_ABOUT THIS TASK_
Go through the entries below and count the lines where "Yongjiu" occurs. Give nothing but that number.

_RECORDED DATA_
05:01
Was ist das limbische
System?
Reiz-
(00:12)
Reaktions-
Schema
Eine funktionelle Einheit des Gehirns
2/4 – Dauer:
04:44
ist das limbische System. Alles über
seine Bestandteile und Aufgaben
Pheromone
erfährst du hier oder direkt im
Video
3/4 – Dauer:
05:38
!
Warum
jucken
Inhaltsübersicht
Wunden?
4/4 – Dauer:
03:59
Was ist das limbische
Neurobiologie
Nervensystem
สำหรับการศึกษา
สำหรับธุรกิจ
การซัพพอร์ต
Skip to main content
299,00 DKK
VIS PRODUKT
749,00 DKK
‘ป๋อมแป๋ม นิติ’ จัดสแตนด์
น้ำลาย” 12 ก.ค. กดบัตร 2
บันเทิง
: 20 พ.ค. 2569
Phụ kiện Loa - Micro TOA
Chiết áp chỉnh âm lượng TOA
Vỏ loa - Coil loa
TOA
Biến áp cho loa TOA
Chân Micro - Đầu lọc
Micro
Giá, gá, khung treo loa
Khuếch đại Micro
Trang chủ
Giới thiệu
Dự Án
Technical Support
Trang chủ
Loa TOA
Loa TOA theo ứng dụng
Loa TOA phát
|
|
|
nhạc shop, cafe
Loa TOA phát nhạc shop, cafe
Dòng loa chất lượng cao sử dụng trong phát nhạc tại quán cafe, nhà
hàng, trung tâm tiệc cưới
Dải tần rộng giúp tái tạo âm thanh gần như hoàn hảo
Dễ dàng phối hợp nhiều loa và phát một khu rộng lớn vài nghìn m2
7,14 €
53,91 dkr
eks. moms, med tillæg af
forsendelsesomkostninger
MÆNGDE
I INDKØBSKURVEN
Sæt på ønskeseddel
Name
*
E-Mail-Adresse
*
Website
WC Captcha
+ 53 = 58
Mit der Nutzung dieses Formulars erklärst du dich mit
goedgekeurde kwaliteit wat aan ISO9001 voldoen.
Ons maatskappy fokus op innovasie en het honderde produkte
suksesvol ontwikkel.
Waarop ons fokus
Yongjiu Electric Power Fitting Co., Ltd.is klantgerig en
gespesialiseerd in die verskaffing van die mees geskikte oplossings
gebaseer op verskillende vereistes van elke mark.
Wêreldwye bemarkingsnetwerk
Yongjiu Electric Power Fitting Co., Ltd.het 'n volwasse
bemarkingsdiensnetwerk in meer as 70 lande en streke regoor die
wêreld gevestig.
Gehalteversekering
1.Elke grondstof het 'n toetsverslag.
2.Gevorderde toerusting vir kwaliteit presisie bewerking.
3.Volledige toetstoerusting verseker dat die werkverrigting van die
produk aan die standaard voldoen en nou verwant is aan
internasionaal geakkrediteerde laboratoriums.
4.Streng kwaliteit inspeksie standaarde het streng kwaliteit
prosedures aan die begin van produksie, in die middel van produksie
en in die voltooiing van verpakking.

_RESULT OF THIS EXERCISE_
2